L’héritage de Depé se retrouverait donc chez les Fanatics, un autre groupe de supporters du Virage Nord. « C’est ceux qui se rapprochent le plus de Depé actuellement », confirme Cécile. De véritables orthodoxes, puisque le groupe interdit l’accès à ceux qui portent des survêt’ d’autres clubs, une mode qui a valu railleries et moqueries à l’OM. Avec eux, pas de sono, un simple mégaphone, pas de page Facebook et un site internet où aucun nom ne ressort. Ici c’est le collectif qui compte, pas la personnalisation. Là-bas, interdit de filmer, pas de représentation. On est là pour vivre le moment, pas pour les selfies.

Cette année, l’ambiance particulière qui règne chez les Fanas commence à séduire un public plus large, ce qui n’est pas toujours du goût du groupe. « Arrêtez de venir si vous êtes pas capable de chanter 90 minutes. Y’a de plus en plus de footix, ça devient à la mode de venir aux Fanas. Je commence à préférer l’époque où on était 15e avec 30 000 personnes », met en garde la description d’une rare vidéo Youtube, visiblement postée par un cadre du groupe.

Chez les Fanas, il y a le capo, véritable descendant de Depé selon Cécile : « C’était le minot des MTP, on l’a eu tout le long avec Pépé (le surnom de Depé pour les intimes, ndlr) ». Toujours torse-nu, exigeant, à gueuler contre ceux qui ne bougent pas assez,« pareil que Depé », sourit Cagole. Il ne parle pas à la presse et ne veut pas qu’on diffuse de photos de lui et « pour ça, il est pire que Depé ». En résumé, les Fanatics, « c’est les plus purs », conclut-elle.

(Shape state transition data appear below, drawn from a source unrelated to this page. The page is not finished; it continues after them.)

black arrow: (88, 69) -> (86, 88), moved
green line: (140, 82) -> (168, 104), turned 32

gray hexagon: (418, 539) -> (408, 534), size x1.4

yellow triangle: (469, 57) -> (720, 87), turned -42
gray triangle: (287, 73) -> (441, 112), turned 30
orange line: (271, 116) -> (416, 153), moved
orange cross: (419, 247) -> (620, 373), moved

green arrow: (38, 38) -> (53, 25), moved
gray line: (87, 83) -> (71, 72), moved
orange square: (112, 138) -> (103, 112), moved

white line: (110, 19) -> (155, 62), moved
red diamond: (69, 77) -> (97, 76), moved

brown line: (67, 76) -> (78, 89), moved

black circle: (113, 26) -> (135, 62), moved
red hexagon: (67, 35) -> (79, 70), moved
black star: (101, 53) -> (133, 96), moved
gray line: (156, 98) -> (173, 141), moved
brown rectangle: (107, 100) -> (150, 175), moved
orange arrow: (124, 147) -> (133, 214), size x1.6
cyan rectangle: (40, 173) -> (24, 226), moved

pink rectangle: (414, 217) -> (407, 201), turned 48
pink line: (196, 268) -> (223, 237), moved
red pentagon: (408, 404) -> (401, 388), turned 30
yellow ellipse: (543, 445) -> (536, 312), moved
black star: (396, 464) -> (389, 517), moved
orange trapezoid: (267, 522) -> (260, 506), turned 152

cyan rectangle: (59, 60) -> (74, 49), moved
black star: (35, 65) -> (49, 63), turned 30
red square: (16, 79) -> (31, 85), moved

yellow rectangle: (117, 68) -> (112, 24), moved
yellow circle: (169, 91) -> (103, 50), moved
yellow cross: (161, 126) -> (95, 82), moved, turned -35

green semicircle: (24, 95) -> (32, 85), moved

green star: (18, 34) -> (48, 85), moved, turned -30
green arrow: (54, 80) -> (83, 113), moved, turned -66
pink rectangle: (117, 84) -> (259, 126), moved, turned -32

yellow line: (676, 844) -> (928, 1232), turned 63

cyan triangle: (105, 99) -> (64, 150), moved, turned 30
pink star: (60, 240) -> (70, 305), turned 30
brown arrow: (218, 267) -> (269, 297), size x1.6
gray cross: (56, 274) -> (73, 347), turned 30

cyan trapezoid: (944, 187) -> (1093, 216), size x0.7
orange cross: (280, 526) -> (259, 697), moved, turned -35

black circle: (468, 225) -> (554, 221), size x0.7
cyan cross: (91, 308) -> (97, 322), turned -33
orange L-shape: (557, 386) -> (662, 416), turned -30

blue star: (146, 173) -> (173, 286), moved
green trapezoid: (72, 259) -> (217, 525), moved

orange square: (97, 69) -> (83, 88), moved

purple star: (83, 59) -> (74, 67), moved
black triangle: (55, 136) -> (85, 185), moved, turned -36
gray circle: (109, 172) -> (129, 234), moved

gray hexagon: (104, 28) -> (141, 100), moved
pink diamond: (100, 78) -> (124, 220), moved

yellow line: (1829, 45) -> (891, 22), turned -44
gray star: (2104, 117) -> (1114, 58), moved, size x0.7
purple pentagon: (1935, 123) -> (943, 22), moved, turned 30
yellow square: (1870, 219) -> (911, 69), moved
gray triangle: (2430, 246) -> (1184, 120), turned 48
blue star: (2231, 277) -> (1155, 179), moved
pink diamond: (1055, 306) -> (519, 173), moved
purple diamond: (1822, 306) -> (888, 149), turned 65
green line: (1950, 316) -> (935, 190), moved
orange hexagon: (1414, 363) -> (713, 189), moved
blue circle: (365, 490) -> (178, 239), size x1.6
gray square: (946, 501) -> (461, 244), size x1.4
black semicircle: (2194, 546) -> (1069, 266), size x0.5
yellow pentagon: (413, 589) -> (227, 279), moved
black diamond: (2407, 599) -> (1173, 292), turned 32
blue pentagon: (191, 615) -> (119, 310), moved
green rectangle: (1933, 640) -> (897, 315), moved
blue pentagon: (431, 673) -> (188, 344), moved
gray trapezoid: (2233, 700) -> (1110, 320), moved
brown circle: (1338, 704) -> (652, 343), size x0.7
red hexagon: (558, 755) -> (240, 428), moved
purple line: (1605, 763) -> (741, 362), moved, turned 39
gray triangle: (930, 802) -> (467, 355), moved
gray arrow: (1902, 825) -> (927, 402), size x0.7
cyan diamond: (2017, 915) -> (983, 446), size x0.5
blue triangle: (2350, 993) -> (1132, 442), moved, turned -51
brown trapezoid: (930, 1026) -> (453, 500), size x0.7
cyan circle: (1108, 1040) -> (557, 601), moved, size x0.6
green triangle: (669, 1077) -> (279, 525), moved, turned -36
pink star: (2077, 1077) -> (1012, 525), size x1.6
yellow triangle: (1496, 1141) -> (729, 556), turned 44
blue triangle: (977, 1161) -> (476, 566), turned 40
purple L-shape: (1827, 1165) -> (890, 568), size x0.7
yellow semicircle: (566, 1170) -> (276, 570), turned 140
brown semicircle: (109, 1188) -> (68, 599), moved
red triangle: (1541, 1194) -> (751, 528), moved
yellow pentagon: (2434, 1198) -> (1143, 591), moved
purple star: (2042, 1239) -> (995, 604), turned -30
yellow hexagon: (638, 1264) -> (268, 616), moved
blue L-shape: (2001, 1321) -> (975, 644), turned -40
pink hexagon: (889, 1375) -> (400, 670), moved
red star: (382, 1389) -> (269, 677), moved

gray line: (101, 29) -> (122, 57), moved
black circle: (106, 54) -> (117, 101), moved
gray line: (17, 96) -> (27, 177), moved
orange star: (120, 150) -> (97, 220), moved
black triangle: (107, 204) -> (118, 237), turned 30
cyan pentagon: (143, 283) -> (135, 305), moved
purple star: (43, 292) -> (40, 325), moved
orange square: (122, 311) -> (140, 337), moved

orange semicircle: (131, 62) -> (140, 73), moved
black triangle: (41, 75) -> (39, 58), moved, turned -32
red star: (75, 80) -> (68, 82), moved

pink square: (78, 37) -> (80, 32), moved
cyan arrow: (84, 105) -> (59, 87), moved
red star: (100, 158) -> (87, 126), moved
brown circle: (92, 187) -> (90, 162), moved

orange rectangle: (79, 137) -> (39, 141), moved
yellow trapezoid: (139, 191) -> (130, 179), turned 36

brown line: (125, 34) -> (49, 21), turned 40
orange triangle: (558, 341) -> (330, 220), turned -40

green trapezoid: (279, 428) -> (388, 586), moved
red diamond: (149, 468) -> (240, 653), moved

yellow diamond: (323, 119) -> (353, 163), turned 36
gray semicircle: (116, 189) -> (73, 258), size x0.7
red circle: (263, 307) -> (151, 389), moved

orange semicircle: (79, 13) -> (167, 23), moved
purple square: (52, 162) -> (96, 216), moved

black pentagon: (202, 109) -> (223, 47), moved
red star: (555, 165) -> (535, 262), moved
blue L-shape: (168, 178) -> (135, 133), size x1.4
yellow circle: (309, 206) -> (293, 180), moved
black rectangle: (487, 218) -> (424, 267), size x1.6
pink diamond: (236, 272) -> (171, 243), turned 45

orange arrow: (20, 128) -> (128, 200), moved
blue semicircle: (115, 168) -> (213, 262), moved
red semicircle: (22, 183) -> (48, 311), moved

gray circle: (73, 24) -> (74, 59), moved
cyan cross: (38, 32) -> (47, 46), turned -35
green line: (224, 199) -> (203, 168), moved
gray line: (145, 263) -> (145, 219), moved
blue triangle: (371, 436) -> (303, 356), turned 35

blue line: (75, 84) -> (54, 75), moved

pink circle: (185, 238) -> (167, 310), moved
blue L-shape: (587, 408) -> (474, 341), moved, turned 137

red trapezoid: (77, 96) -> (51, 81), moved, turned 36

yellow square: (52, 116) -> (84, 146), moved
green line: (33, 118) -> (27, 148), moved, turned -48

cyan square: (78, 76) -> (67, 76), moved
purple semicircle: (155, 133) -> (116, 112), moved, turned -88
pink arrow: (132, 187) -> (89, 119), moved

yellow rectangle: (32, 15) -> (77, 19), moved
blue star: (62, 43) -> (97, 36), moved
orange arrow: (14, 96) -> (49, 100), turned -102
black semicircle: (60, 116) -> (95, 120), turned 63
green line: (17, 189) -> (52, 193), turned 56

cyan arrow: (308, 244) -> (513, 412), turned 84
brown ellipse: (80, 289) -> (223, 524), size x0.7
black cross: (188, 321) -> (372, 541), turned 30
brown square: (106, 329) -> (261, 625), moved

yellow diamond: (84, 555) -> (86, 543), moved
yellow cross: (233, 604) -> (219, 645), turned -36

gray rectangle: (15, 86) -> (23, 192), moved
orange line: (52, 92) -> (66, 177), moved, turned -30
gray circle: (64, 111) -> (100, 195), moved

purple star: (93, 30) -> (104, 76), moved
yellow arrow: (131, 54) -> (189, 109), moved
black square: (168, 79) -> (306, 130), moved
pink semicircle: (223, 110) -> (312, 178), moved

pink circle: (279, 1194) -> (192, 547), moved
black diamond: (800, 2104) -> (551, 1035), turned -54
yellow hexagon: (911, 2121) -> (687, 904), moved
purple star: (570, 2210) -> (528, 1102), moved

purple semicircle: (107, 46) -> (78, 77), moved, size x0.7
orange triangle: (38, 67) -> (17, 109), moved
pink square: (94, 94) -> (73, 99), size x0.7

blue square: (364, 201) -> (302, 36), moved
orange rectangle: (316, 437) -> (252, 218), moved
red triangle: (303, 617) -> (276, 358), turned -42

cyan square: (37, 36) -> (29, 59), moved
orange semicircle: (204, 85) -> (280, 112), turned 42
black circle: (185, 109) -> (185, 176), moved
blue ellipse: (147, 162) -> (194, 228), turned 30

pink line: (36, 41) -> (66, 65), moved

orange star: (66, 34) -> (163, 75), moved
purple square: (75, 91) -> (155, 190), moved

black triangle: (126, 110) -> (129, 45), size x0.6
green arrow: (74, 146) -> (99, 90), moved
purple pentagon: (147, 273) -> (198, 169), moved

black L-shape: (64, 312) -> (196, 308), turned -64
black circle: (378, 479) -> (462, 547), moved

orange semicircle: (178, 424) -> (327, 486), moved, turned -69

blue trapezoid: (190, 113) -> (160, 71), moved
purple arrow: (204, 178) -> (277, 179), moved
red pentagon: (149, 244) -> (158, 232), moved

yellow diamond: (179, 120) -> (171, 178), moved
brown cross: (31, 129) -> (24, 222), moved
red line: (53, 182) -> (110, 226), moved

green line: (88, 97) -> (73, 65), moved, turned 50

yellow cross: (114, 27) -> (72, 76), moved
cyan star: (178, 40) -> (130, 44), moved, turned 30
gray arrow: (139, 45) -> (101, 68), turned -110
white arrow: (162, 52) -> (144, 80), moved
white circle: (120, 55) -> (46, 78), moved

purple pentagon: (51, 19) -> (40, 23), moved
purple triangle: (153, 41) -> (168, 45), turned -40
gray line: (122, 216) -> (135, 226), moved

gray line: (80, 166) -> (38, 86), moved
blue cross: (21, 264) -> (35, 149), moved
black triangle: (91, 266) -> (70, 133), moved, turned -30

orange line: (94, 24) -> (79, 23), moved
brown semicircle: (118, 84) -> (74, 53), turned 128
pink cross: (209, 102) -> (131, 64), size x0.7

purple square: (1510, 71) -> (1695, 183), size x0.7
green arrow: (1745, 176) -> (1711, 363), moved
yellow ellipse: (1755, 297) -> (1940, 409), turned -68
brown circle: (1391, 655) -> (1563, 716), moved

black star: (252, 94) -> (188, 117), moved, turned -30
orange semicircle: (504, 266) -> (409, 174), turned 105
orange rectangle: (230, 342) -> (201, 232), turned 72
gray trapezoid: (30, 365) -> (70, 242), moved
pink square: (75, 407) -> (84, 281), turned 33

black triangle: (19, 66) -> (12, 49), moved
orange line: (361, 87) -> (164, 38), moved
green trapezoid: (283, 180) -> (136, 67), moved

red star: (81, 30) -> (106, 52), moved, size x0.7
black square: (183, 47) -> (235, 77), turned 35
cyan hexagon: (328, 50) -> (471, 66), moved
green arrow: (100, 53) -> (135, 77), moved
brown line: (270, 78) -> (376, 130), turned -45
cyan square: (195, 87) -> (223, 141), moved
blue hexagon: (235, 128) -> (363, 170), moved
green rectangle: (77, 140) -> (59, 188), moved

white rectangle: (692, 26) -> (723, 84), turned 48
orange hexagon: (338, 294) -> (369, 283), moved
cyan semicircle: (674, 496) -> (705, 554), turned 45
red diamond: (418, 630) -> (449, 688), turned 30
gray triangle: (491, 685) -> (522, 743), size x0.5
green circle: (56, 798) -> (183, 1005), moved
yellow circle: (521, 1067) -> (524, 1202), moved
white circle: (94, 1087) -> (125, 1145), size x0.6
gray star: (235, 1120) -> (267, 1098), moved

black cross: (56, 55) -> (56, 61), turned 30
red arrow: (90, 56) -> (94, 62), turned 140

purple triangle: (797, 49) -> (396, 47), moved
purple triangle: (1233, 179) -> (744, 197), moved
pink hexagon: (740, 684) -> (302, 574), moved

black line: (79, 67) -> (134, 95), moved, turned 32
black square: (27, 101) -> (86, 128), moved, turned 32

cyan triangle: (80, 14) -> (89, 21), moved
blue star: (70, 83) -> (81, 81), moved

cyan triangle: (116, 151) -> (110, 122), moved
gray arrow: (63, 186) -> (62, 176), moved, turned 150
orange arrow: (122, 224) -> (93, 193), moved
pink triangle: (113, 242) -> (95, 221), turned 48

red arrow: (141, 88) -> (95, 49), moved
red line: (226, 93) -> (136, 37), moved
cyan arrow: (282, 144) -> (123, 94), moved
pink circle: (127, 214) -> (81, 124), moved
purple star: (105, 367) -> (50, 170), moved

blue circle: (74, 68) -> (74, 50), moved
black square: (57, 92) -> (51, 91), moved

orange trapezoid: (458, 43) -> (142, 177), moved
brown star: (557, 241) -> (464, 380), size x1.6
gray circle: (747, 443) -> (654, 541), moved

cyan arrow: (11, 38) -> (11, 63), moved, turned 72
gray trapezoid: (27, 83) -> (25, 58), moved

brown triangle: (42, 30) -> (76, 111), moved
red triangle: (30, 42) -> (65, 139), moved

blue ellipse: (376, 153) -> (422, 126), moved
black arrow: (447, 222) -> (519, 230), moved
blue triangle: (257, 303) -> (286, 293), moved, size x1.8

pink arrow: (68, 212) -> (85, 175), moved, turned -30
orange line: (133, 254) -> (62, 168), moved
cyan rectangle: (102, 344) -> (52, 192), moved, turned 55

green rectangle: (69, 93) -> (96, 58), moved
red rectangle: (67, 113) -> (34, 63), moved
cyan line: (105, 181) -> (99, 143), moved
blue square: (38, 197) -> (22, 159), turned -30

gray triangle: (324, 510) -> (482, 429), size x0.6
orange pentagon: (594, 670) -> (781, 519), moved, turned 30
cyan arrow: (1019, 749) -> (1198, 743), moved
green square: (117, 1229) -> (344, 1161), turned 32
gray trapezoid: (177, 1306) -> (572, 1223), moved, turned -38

Exemple : virage Nord, jeudi 10 mars 2017. Il est 22h26 et l’OM vient de marquer son troisième but face à Angers. Chez les Fanas, avec une gestuelle de chef d’orchestre, les capos essayent d’apprendre une nouvelle chanson à leur groupe. A côté, chez les Dodgers, on commence à crier : « Barça ! Barça ! Barça! » en hommage à la Remontada des Catalans en Ligue des champions. A peine cinq secondes après, les Fanas se tournent vers les Dodgers et les houspillent avant d’enclencher « Footix ! Footix, on t’encule ! »,pour remettre en place leurs voisins. Pour les idéalistes, on ne crie pas le nom d’un autre club ! Jamais.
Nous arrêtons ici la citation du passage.